I am admittedly much more irritated about this than I should be. Perhaps it's because I took writing classes with future writing professionals that I lack respect for a degree as a pre-requisite to writing excellence. Those classes taught me that I could write just as well (let me drop false modesty and say better) as the students who were majoring in writing fields. I had to put my mind to it, select topics that I knew well, and work hard, but it happened. I still think that few need a writing degree to be an entertaining, interesting writer, although writers like me could use an editor to cure our rambling sentences, ha. But with this revelation from FJM, proving that became even harder for those of us who aren't professionally trained.
Postscript: I respect the writing professionals in the sports blog world; I just don't like the fact that they dominate the conversation so thoroughly. I hate the implication that much of Web 2.0 in sports blogs can just be seen as a minor league training ground for journalists and writers--a self-publication outlet of sorts. But after reviewing the evidence, I have to agree with that definition, and that makes me mad.
Great post, MC. You were able to put my thoughts directly in to words - and I hadn't even seen that FJM piece until you linked to it... if that means anything to you!

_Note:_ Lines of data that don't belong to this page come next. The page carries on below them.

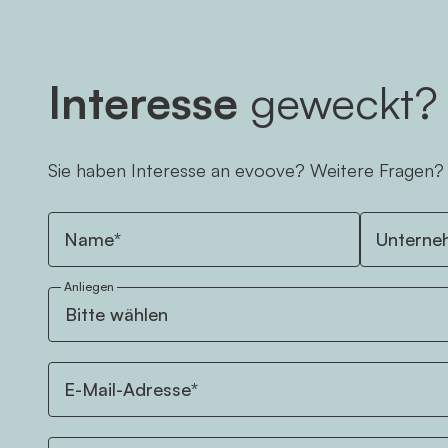
Interesse
geweckt?
Sie haben Interesse an evoove? Weitere Fragen?
Name*
Unterne
Anliegen
E-Mail-Adresse*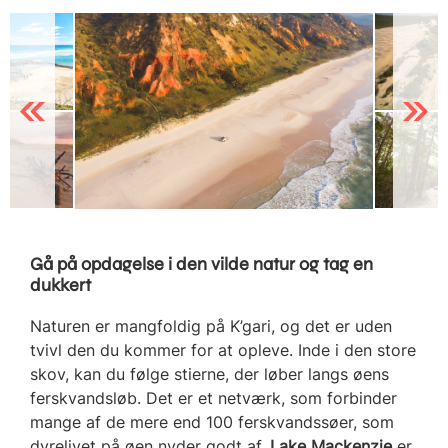
Previous
Next
Gå på opdagelse i den vilde natur og tag en
dukkert
Naturen er mangfoldig på K’gari, og det er uden
tvivl den du kommer for at opleve. Inde i den store
skov, kan du følge stierne, der løber langs øens
ferskvandsløb. Det er et netværk, som forbinder
mange af de mere end 100 ferskvandssøer, som
dyrelivet på øen nyder godt af.
Lake Mackenzie
er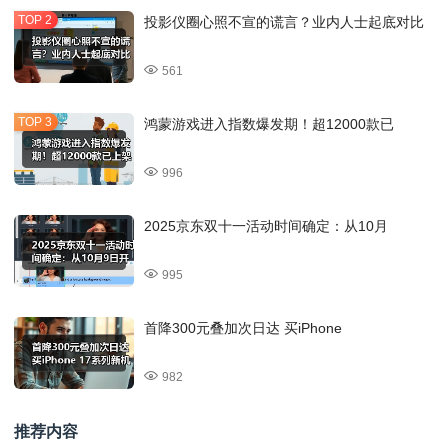
投影仪圈心照不宣的谎言？业内人士起底对比
561
鸿蒙游戏进入指数爆发期！超12000款已
996
2025京东双十一活动时间确定：从10月
995
首降300元叠加次日达 买iPhone
982
推荐内容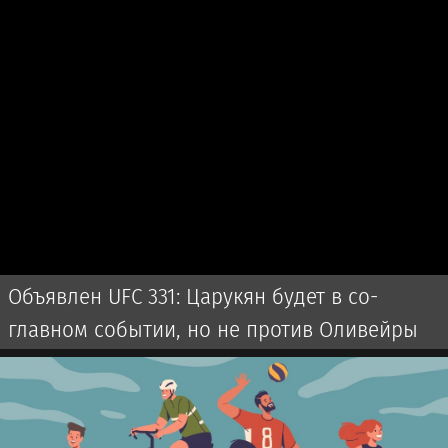
Объявлен UFC 331: Царукян будет в со-
главном событии, но не против Оливейры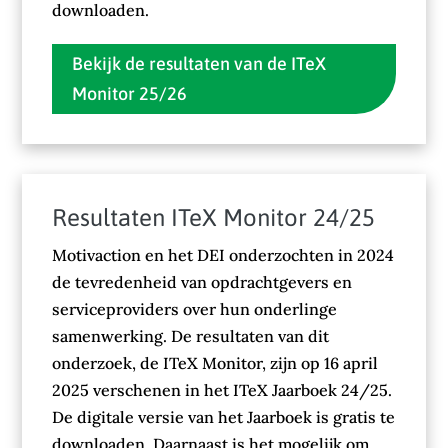
downloaden.
Bekijk de resultaten van de ITeX
Monitor 25/26
Resultaten ITeX Monitor 24/25
Motivaction en het DEI onderzochten in 2024
de tevredenheid van opdrachtgevers en
serviceproviders over hun onderlinge
samenwerking. De resultaten van dit
onderzoek, de ITeX Monitor, zijn op 16 april
2025 verschenen in het ITeX Jaarboek 24/25.
De digitale versie van het Jaarboek is gratis te
downloaden. Daarnaast is het mogelijk om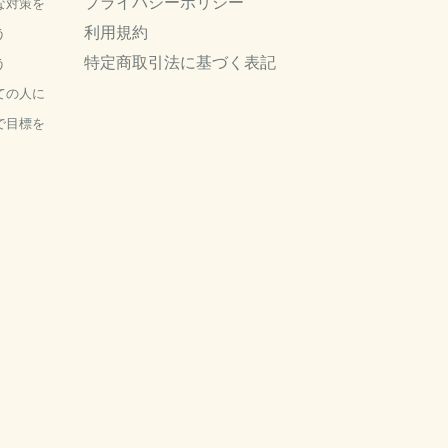
プライバシーポリシー
な対策を
利用規約
う
特定商取引法に基づく表記
う
ての人に
で目標を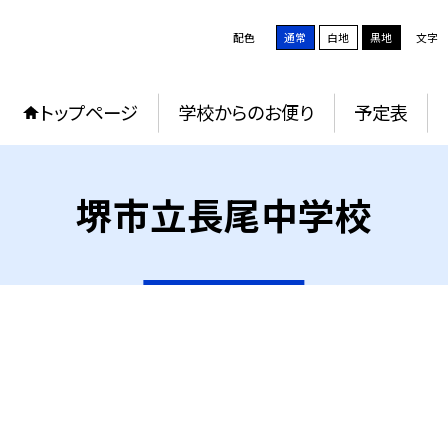
配色
通常
白地
黒地
文字
トップページ
学校からのお便り
予定表
堺市立長尾中学校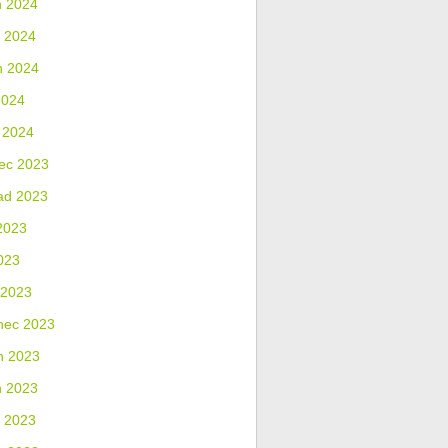
n 2024
 2024
n 2024
2024
 2024
ec 2023
ad 2023
2023
023
 2023
nec 2023
n 2023
n 2023
 2023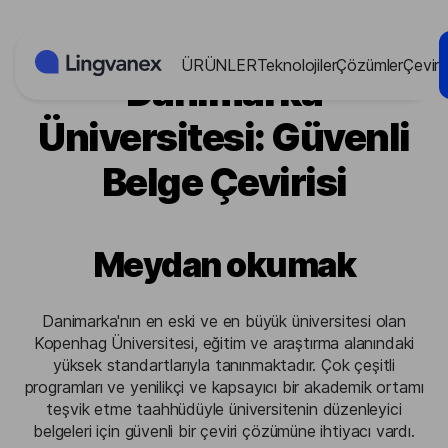
Çerez yönetimi paneli
ÜRÜNLER
Teknolojiler
Çözümler
Çevir
Danimarka
Üniversitesi: Güvenli
Belge Çevirisi
Meydan okumak
Danimarka'nın en eski ve en büyük üniversitesi olan
Kopenhag Üniversitesi, eğitim ve araştırma alanındaki
yüksek standartlarıyla tanınmaktadır. Çok çeşitli
programları ve yenilikçi ve kapsayıcı bir akademik ortamı
teşvik etme taahhüdüyle üniversitenin düzenleyici
belgeleri için güvenli bir çeviri çözümüne ihtiyacı vardı.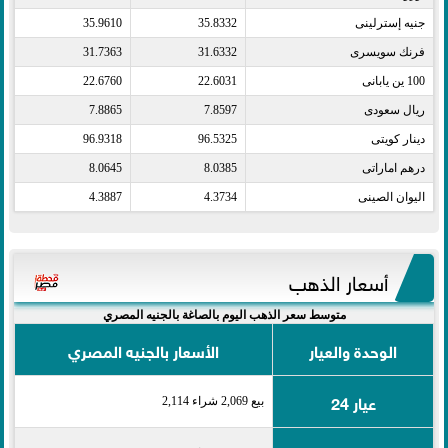
جنيه إسترلينى​
35.8332
35.9610
فرنك سويسرى​
31.6332
31.7363
100 ين يابانى​
22.6031
22.6760
ريال سعودى​
7.8597
7.8865
دينار كويتى​
96.5325
96.9318
درهم اماراتى​
8.0385
8.0645
اليوان الصينى​
4.3734
4.3887
أسعار الذهب
متوسط سعر الذهب اليوم بالصاغة بالجنيه المصري
الوحدة والعيار
الأسعار بالجنيه المصري
عيار 24
بيع 2,069 شراء 2,114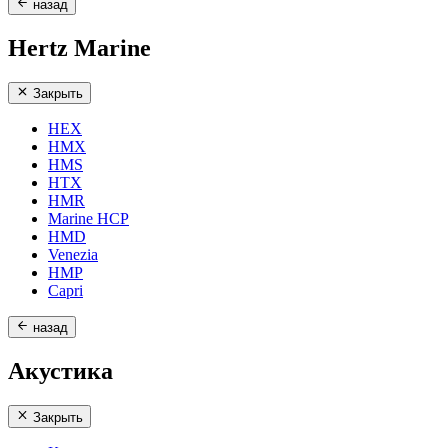
назад
Hertz Marine
Закрыть
HEX
HMX
HMS
HTX
HMR
Marine HCP
HMD
Venezia
HMP
Capri
назад
Акустика
Закрыть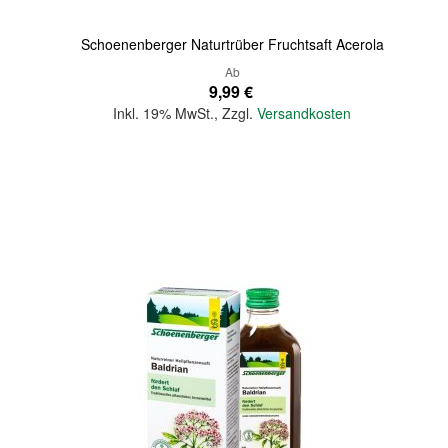
Schoenenberger Naturtrüber Fruchtsaft Acerola
Ab
9,99 €
Inkl. 19% MwSt.
,
Zzgl.
Versandkosten
In den Warenkorb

ReplyDeleteMC, yeah your hopes and assessment is on point. I don't really see blogging as a minor leagues in talent, but a minor leagues in access. I mean, has any one picked up a New York Daily News or New York Post lately. The writing is usually on a third grade reading level and the insights might be a lower grade. Despite some exceptions I never viewed the mainstream as this bastion of Shakespearean talent, only opinions that are very common. Writers get hired because a) they know someone and b) they have the popular opinion of the day.